Senior Business Reporter
Corporate governance experts say Government’s decision to centralise ownership of State-owned enterprises (SOEs) would insulate them from both malpractice and malfeasance, including interference by parent ministries, which is regarded as one of the major drawbacks to their smooth functioning.
Public entities and local authorities are often regarded as the missing link in Government’s endeavour to turn around the economy.
Zimbabwe has a decentralised ownership model of public entities, where the Government shareholder function is thinly spread across different line ministries.
The ownership model has been plagued by a number of challenges such as inconsistencies in governance practices, ministerial interference, delays and or reversals of Government-approved SOEs reforms due to vested interests within some line ministries, and generally weak and passive oversight function.
Finance and Economic Development Minister Prof Mthuli Ncube said in the 2021 National Budget, the current control model is responsible for poor performance of the SOEs.
This has since been changed.
A centralised ownership model is characterised by one central decision-making body carrying out the mission of shareholder in all companies and organisations controlled by the State.
“This will promote good governance,” said Mr Jacob Rusere, an analyst with a local research firm.
“Furthermore, it allows line ministries to focus on policy instead of the dual and conflicting role of a policy-maker as well as market participant, which is very complicated, especially in areas where there are private players.
“We have had instances of abuse of power by parent ministries as some ministers have literally become defacto CEOs of public entities; usurping the responsibilities of the board, changing the boards or management willy-nilly because they have vested interest. This was totally unacceptable.”
Market watchers say the new model, which has since been approved by Cabinet, has to be implemented expeditiously.
“Government should move with speed to implement the model that will, to a larger extent, reduce personalisation of public entities by line ministries.
“This will also limit the political footprint in running of the parastatals while bringing an element of continuity and professionalism,” economist Mr Brains Muchemwa said.
Prof Ncube said the new model would be implemented next year.
Financial and legal analyst Mr Godknows Hofisi, however, cautioned that there is need to safeguard against “inefficiency and lengthy or elaborate decision-making and approval processes” as a result of the inherently large scope arising from centralising ownership.
Countries such as South Africa, Mozambique, Namibia, Zambia, China, Malaysia and France have migrated from the decentralised ownership model in favour of centralised or dual-ownership models.

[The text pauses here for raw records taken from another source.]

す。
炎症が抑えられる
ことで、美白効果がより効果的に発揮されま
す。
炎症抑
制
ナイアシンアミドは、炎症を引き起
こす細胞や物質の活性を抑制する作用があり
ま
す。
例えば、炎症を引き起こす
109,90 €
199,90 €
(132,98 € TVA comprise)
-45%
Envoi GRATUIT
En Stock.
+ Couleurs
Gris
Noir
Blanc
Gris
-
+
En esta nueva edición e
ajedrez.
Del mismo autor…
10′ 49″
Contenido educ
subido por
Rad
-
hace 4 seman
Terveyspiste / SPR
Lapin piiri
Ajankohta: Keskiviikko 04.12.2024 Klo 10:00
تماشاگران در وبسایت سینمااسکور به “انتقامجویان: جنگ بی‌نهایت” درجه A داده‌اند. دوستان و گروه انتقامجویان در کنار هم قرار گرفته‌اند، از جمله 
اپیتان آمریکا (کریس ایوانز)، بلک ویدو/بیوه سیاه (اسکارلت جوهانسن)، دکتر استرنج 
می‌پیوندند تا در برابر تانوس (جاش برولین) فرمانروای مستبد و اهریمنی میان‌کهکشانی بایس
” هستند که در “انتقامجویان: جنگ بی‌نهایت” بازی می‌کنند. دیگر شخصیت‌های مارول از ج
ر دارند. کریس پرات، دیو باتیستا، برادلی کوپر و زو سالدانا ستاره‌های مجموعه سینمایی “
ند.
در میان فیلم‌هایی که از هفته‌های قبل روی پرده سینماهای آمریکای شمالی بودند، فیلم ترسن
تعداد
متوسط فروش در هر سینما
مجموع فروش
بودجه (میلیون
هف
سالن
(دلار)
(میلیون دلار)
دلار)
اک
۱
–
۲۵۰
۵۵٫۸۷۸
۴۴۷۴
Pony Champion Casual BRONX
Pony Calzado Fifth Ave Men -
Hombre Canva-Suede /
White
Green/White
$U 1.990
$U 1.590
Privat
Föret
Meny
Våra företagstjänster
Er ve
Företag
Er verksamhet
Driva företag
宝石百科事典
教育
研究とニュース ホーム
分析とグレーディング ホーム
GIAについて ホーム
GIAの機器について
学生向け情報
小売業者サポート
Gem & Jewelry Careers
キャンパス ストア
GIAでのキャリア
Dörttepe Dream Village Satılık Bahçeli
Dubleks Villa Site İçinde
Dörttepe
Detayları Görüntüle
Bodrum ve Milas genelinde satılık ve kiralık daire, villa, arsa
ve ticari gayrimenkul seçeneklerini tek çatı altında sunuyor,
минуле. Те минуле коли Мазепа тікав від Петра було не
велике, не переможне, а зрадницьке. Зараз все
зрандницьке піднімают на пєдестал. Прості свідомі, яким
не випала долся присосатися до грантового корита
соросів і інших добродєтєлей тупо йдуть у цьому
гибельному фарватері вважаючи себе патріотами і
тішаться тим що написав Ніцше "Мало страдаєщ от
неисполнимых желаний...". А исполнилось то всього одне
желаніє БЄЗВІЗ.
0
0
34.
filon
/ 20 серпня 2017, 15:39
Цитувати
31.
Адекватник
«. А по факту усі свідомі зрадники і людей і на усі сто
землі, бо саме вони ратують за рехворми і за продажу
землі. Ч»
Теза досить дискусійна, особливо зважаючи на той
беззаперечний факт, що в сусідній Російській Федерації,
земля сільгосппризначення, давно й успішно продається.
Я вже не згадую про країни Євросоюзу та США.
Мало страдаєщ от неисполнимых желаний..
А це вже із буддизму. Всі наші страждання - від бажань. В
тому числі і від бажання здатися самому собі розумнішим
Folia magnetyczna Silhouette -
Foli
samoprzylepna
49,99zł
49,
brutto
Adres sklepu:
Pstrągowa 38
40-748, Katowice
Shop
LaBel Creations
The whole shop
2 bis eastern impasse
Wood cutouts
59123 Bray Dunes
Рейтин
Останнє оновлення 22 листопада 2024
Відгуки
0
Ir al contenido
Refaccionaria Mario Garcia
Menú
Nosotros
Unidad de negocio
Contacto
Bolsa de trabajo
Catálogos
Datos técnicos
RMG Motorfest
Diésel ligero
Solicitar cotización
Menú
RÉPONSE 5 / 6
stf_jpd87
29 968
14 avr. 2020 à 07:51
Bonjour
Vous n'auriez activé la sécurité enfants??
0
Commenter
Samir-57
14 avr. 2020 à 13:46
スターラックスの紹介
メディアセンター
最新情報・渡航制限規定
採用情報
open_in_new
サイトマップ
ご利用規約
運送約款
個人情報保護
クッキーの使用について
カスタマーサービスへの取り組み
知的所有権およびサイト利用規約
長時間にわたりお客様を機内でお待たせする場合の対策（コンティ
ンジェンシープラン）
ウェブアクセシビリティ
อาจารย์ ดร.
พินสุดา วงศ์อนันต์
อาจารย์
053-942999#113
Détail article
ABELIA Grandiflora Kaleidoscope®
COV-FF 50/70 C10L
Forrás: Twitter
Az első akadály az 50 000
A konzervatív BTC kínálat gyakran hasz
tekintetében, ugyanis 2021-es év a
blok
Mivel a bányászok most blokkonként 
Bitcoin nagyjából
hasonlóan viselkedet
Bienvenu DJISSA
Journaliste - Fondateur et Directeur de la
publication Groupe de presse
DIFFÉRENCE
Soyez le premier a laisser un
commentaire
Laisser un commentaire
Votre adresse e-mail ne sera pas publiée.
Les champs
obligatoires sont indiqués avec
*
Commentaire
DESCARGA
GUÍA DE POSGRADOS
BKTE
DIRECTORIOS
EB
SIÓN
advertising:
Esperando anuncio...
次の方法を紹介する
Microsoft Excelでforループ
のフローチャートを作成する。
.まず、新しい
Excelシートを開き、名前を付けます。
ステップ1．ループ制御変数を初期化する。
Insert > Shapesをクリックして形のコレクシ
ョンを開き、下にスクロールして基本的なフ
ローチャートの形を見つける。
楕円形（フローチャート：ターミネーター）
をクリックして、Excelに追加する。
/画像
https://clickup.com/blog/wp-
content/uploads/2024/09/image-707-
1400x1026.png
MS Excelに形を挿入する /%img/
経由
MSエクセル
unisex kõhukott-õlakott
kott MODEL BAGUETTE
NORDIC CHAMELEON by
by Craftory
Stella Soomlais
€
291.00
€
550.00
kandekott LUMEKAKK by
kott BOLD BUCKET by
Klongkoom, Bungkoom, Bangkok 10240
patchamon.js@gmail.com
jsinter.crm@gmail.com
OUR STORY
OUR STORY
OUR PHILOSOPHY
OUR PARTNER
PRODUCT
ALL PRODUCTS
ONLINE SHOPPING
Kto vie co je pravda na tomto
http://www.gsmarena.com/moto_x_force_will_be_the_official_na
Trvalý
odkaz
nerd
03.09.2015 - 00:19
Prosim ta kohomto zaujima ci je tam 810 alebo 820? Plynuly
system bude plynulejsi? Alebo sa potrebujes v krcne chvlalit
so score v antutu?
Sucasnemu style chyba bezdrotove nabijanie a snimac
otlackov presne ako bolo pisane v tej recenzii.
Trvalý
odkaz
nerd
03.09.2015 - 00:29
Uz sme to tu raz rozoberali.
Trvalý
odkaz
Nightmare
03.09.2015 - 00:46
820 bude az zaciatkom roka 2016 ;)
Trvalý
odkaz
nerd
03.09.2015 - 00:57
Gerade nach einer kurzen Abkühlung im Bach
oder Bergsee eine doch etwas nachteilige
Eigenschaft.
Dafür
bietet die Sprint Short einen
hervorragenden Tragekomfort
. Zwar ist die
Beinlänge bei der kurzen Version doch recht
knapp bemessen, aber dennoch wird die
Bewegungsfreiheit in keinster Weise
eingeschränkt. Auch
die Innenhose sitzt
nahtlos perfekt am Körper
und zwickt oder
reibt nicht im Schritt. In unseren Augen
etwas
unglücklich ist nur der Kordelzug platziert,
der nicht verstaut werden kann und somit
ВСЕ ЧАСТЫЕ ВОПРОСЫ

Over the years, the more than 100 SOEs, which used to contribute 40 percent of Gross Domestic Product (GDP), have been a serious financial drain to the fiscus.
Currently, their contribution is estimated at 2 percent of GDP.
Under the ongoing reform programme, Government intends to privatise 11 firms, six subsidiaries of the Industrial Development Corporation of Zimbabwe and 17 units of the Zimbabwe Mining Development Corporation (ZMDC).
All boards for ZESA Holdings subsidiaries will be dissolved.
Zimbabwe Power Company will engage strategic partners for power generation projects.
Silo Foods would be recapitalised through strategic partnership.
The National Social Security Authority has reportedly been angling for a stake in the company.
Government will implement recommendations from performance reviews of SOEs that include the Zimbabwe Mining Development Corporation; Zimbabwe National Road Administration; the Scientific and Industrial Research and Development Centre; Allied Timbers; the Infrastructure Development Bank of Zimbabwe; Agribank; Small and Medium Enterprises Development; the
Zimbabwe Electricity Transmission and Distribution Company; Zimparks; Environmental Management Agency; Forestry Commission; and Zimbabwe Revenue Authority (Zimra).
Reform strategies for Printflow, Traffic Safety Council of Zimbabwe, Kingstons, CMED, National Oil Infrastructure Company, the National Pharmaceutical Company and the Agricultural and Rural Development Authority will be formulated and implemented.
For TelOne and NetOne, Government is working with the World Bank Group on an appropriate privatisation roadmap.